The Miserable Bastard, as I walked into his shop, seemed his normal, miserable self, and I gave a premature sigh of relief. But the minute he saw me, back came the grin. It unnerved me, but at least I didn’t have to wait long to find out what was behind it this time. As I approached the counter, he pulled out a box and opened it. “What do you think of this?” he asked. It was an electric shaver. “Oh, yes. Very nice,” I answered, depositing my beer and bog roll on the counter. “Yes. It was a Christmas present. Very thoughtful.” “Mmmm.” I rummaged around in my pocket for some change. “Problem is, though, I can’t get it to work.” “Oh.” “No, you see, the instructions are all in English.” He waved the little instruction book at me.  “Ah.” “Now, if I could only find someone who would be able to translate …” I could see where this conversation was going. Now I knew the reason for that daft grin. “But wait a moment!” The Miserable Bastard slapped his forehead as if he were having one of those “Eureka” moments. Signore was from England, was he not? Porca miseria! He had clean forgotten that signore was even foreign! It pained him to ask such a favour, of course. But, well, let’s just say that it could be a little something in return for the little New Year’s present the previous week. Of course, if it were going to be a problem … he didn’t want to put signore in a difficult situation. 

I had, of course walked into it hook, line and sinker, and I could hear Colonel Jim chuckling and calling me a “prize berk”, as was his wont. Never mind. With all this bad weather, it wasn’t as if I had much else to do. I’d get Jeremy to help me when he got back. The Miserable Bastard seemed to be reading my thoughts. “Still, I expect this weather makes you feel quite at home though, eh? Most unusual for Naples. We normally have sunshine from January to December. Not like up north.” And he gave me an even bigger grin that reduced his eyes to slits. 

My boss was standing at the window hands clasped behind his back, peering out through the cascades of water streaming down the glass. “Brought the weather with you from London, did you ?” he quipped, and chortled at the hilarity of his little joke. Behind her desk, Karen rolled her eyes. Evidently she’d had about as much as she could take of this as well. Remembering the promise I had made to myself the previous week, I wondered how wise it would be to punch him in the teeth, but decided that it was, perhaps, better not to. “Unusual for Naples though,” he went on. “Normally we get sunshine all year round. Now, if we were in Milan, on the other hand …” But I was already making my way to the staffroom. Jeremy was sitting there with his suitcase, soaked to the skin. He’d just flown in from England. 

“Hi, Jeremy! Welcome back! Isn’t this weather shit?” “Par for the course,” said Jeremy, resignedly wringing out a sock. “What do you mean?” “It’s always like this in January.” “But everyone says how unusual this is for Naples!” “Is it fuck! They’re so full of shit! Listen, this’ll go on all through January. And everyone will tell you how unusual it is. Then it’ll rain in February too. And everyone will say that there’s never been a year like it, worst year on record, blah, blah, blah. Then March. More of the same, only the rain gets a little warmer, and everyone says that March is mad and always has been. April’s the same as March and then, some time in late May/early June, it’ll get hot and the sun’ll come out and everyone will say ‘Aaahhh! Told you so! Naples truly is the city of the sun!’ It’s the same thing every fucking year. And, by next year, they’ll have erased all of this from their memories and remember it as wall-to-wall sunshine. It’s just the way they are.”

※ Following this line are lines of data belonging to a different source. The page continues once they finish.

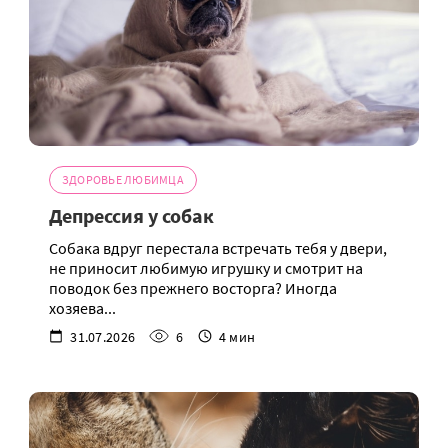
ЗДОРОВЬЕ ЛЮБИМЦА
Депрессия у собак
Собака вдруг перестала встречать тебя у двери,
не приносит любимую игрушку и смотрит на
поводок без прежнего восторга? Иногда
хозяева...
31.07.2026
6
4 мин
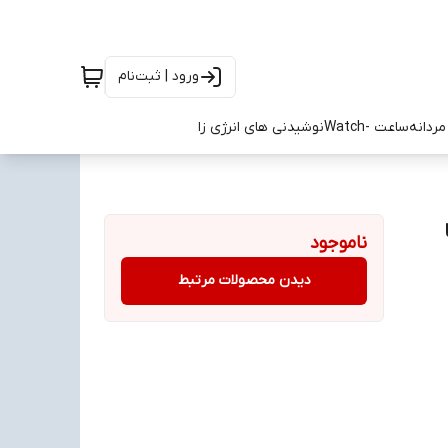
ورود | ثبت‌نام
ردانه
ساعت -Watch
نوشیدنی های انرژی زا
2 سایز S تا
ناموجود
دیدن محصولات مرتبط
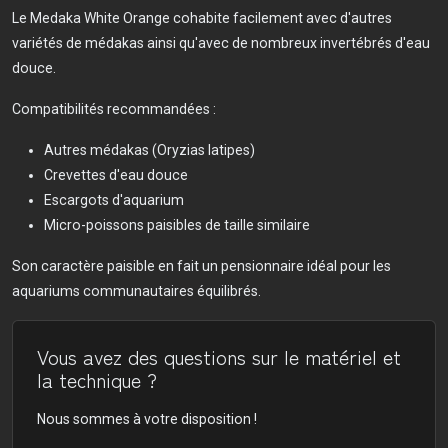
Le Medaka White Orange cohabite facilement avec d'autres
variétés de médakas ainsi qu'avec de nombreux invertébrés d'eau
douce.
Compatibilités recommandées :
Autres médakas (Oryzias latipes)
Crevettes d'eau douce
Escargots d'aquarium
Micro-poissons paisibles de taille similaire
Son caractère paisible en fait un pensionnaire idéal pour les
aquariums communautaires équilibrés.
Vous avez des questions sur le matériel et
la technique ?
Nous sommes à votre disposition !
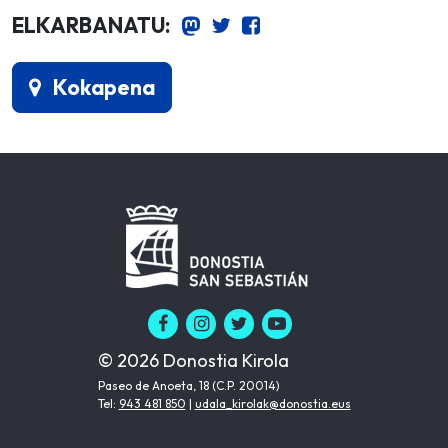
ELKARBANATU:
Kokapena
© 2026 Donostia Kirola
Paseo de Anoeta, 18 (C.P. 20014)
Tel:
943 481 850
|
udala_kirolak@donostia.eus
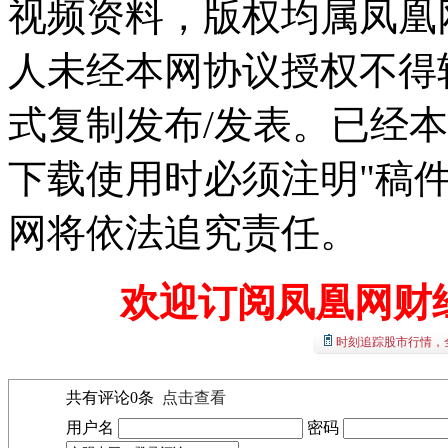
视频资料，版权均属凤凰
人未经本网协议授权不得
式复制发布/发表。已经
下载使用时必须注明"稿
网将依法追究责任。
欢迎订阅凤凰网财
时刻追踪股市行情，
共有评论
0
条
点击查看
用户名
密码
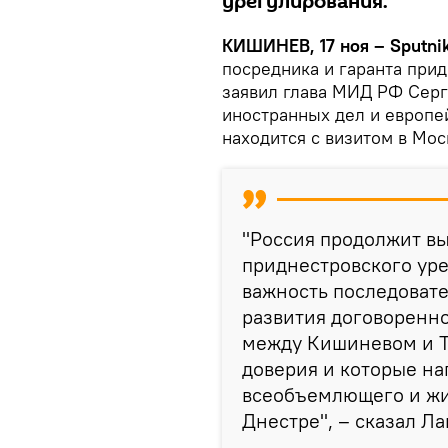
урегулирования.
КИШИНЕВ, 17 ноя – Sputni
посредника и гаранта прид
заявил глава МИД РФ Серг
иностранных дел и европе
находится с визитом в Мос
"Россия продолжит вы
приднестровского ур
важность последоват
развития договоренно
между Кишиневом и Т
доверия и которые н
всеобъемлющего и жи
Днестре", – сказал Ла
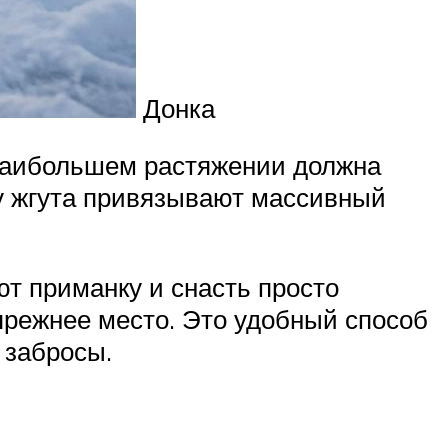
Донка
 наибольшем растяжении должна
цу жгута привязывают массивный
т приманку и снасть просто
прежнее место. Это удобный способ
 забросы.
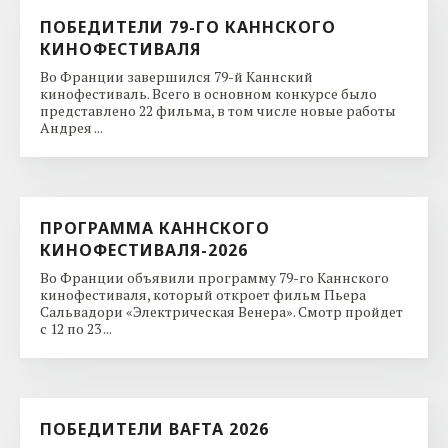
ПОБЕДИТЕЛИ 79-ГО КАННСКОГО
КИНОФЕСТИВАЛЯ
Во Франции завершился 79-й Каннский
кинофестиваль. Всего в основном конкурсе было
представлено 22 фильма, в том числе новые работы
Андрея ...
ПРОГРАММА КАННСКОГО
КИНОФЕСТИВАЛЯ-2026
Во Франции объявили программу 79-го Каннского
кинофестиваля, который откроет фильм Пьера
Сальвадори «Электрическая Венера». Смотр пройдет
с 12 по 23 ...
ПОБЕДИТЕЛИ BAFTA 2026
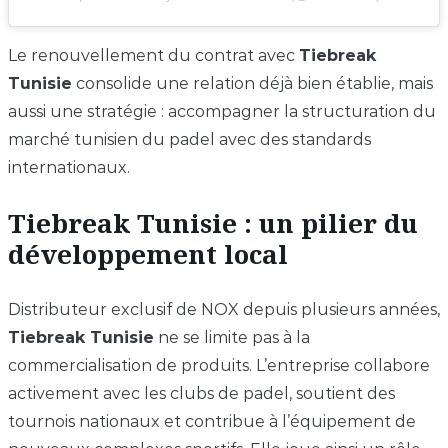
Le renouvellement du contrat avec
Tiebreak
Tunisie
consolide une relation déjà bien établie, mais
aussi une stratégie : accompagner la structuration du
marché tunisien du padel avec des standards
internationaux.
Tiebreak Tunisie : un pilier du
développement local
Distributeur exclusif de NOX depuis plusieurs années,
Tiebreak Tunisie
ne se limite pas à la
commercialisation de produits. L’entreprise collabore
activement avec les clubs de padel, soutient des
tournois nationaux et contribue à l’équipement de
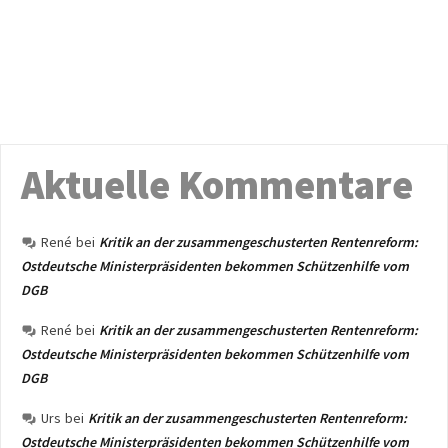
Aktuelle Kommentare
René
bei
Kritik an der zusammengeschusterten Rentenreform:
Ostdeutsche Ministerpräsidenten bekommen Schützenhilfe vom
DGB
René
bei
Kritik an der zusammengeschusterten Rentenreform:
Ostdeutsche Ministerpräsidenten bekommen Schützenhilfe vom
DGB
Urs
bei
Kritik an der zusammengeschusterten Rentenreform:
Ostdeutsche Ministerpräsidenten bekommen Schützenhilfe vom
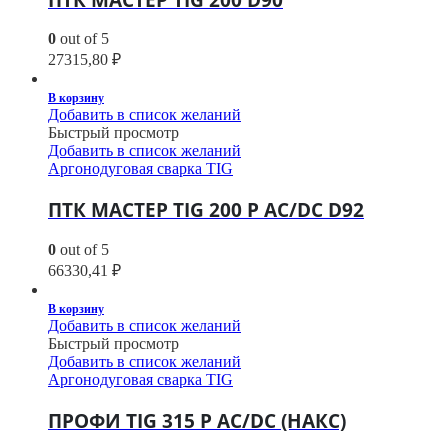
0
out of 5
27315,80
₽
В корзину
Добавить в список желаний
Быстрый просмотр
Добавить в список желаний
Аргонодуговая сварка TIG
ПТК МАСТЕР TIG 200 P AC/DC D92
0
out of 5
66330,41
₽
В корзину
Добавить в список желаний
Быстрый просмотр
Добавить в список желаний
Аргонодуговая сварка TIG
ПРОФИ TIG 315 P AC/DC (НАКС)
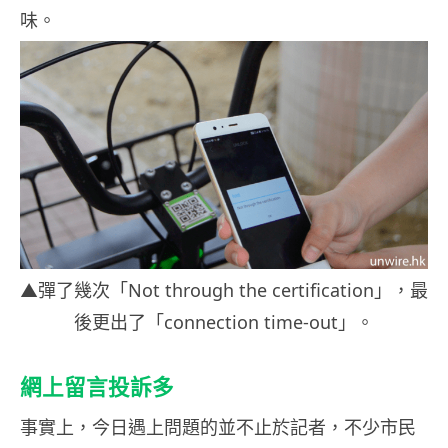
味。
▲彈了幾次「Not through the certification」，最
後更出了「connection time-out」。
網上留言投訴多
事實上，今日遇上問題的並不止於記者，不少市民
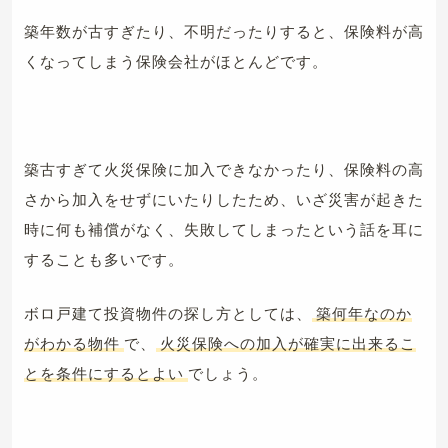
築年数が古すぎたり、不明だったりすると、保険料が高
くなってしまう保険会社がほとんどです。
築古すぎて火災保険に加入できなかったり、保険料の高
さから加入をせずにいたりしたため、いざ災害が起きた
時に何も補償がなく、失敗してしまったという話を耳に
することも多いです。
ボロ戸建て投資物件の探し方としては、
築何年なのか
がわかる物件
で、
火災保険への加入が確実に出来るこ
とを条件にするとよい
でしょう。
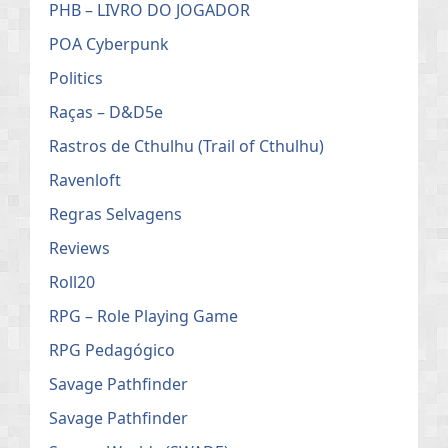
PHB – LIVRO DO JOGADOR
POA Cyberpunk
Politics
Raças – D&D5e
Rastros de Cthulhu (Trail of Cthulhu)
Ravenloft
Regras Selvagens
Reviews
Roll20
RPG – Role Playing Game
RPG Pedagógico
Savage Pathfinder
Savage Pathfinder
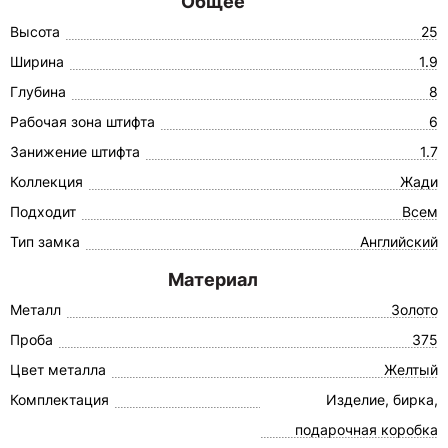
Общее
Высота
25
Ширина
1.9
Глубина
8
Рабочая зона штифта
6
Занижение штифта
1.7
Коллекция
Жади
Подходит
Всем
Тип замка
Английский
Материал
Металл
Золото
Проба
375
Цвет металла
Желтый
Комплектация
Изделие, бирка,
подарочная коробка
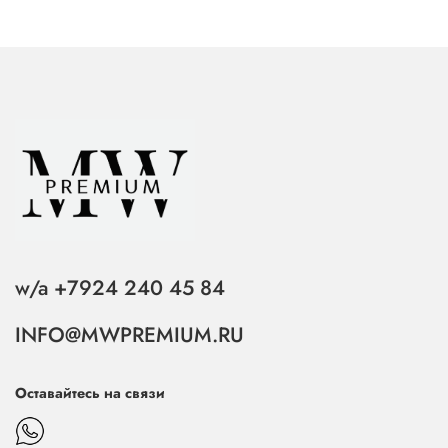
w/a +7924 240 45 84
INFO@MWPREMIUM.RU
Оставайтесь на связи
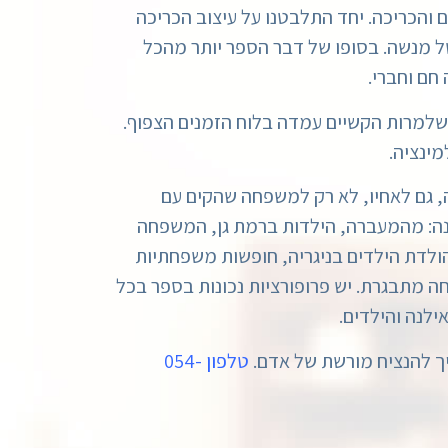
והכריכה. יחד התלבטנו על עיצוב הכריכה
של מנשה. בסופו של דבר הספר יותר מהכל
חם וחברי.
 שלמרות הקשיים עמדה בלוח הזמנים הצפוף.
מינציה.
 גם לאחיו, לא רק למשפחה שהקים עם
הבו בו. את סיפור חייו חילקנו ל-3 פרקים: ילדות עד חתונה: מהמעברה, הילדות ברמת גן, המשפחה
ולדת הילדים בניגריה, חופשות משפחתיות
 מתבגרת. יש פרופורציות נכונות בספר בכל
ילנה והילדים.
איך להנציח מורשת של אדם.
טלפון 054-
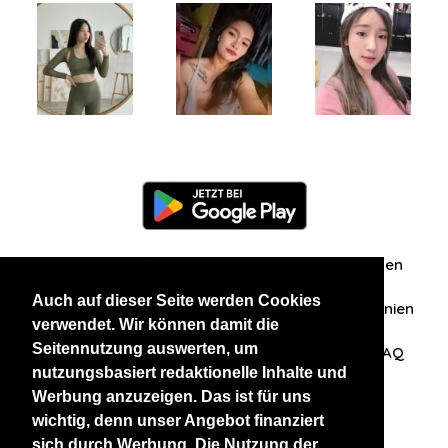
Information
Über uns
Zuschriften/Erfahrungen
Auch auf dieser Seite werden Cookies
Datenschutzerklärung
AGB
Datenschutzrichtlinien
verwendet. Wir können damit die
Seitennutzung auswerten, um
Nehmen Sie Kontakt mit uns auf
Affiliation
FAQ
nutzungsbasiert redaktionelle Inhalte und
Werbung anzuzeigen. Das ist für uns
Unsere anderen Websites
wichtig, denn unser Angebot finanziert
sich durch Werbung. Die Nutzung der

“But won’t there be any sunshine at all from now until June?” I begged, feeling like a little boy who has just been sent to bed without any supper. “Occasional days. Two or three together, if you’re really lucky. But I wouldn’t make any plans for people to come and visit just yet, if I were you.” I tried not to get depressed. Jeremy was well-known for his cynicism. No doubt he had his own, personal, black cloud that followed him around. But, already, I had a nagging suspicion that there might be more than just a hint of truth in what Jeremy had just told me.